Collected data
Segment Open
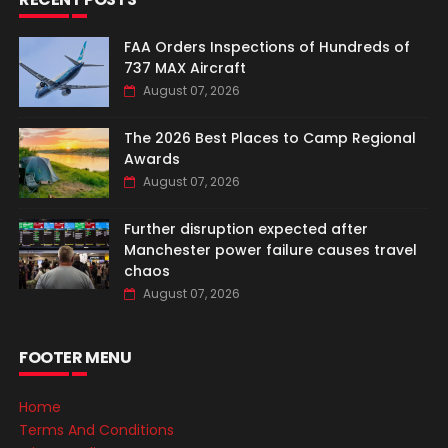
FAA Orders Inspections of Hundreds of
737 MAX Aircraft
August 07, 2026
The 2026 Best Places to Camp Regional
Awards
August 07, 2026
Further disruption expected after
Manchester power failure causes travel
chaos
August 07, 2026
FOOTER MENU
Home
Terms And Conditions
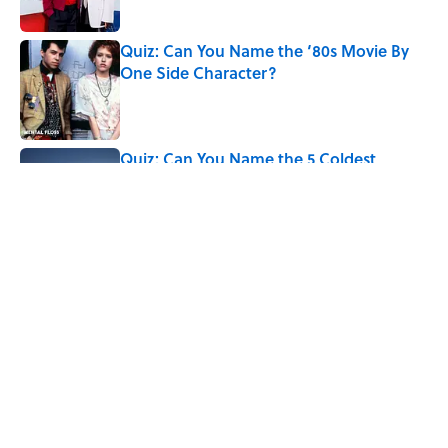
Quiz: Can You Name the ‘80s Movie By
One Side Character?
Published by on Invalid Date
Quiz: Can You Name the 5 Coldest
Countries on Earth?
Published by on Invalid Date
5 related articles loaded
Related Tags
COMICS
History
MOVIES
WORK
LISTS
MARVEL COMICS
UK
FANS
Segment Closed
## EXERCISE OBJECTIVE
What is needed here is an exact transcript of the data above, pictures excluded.

## WRITTEN RESPONSE
FAA Orders Inspections of Hundreds of
737 MAX Aircraft
August 07, 2026
The 2026 Best Places to Camp Regional
Awards
August 07, 2026
Further disruption expected after
Manchester power failure causes travel
chaos
August 07, 2026
FOOTER MENU
Home
Terms And Conditions
Quiz: Can You Name the ‘80s Movie By
One Side Character?
Published by on Invalid Date
Quiz: Can You Name the 5 Coldest
Countries on Earth?
Published by on Invalid Date
5 related articles loaded
Related Tags
COMICS
History
MOVIES
WORK
LISTS
MARVEL COMICS
UK
FANS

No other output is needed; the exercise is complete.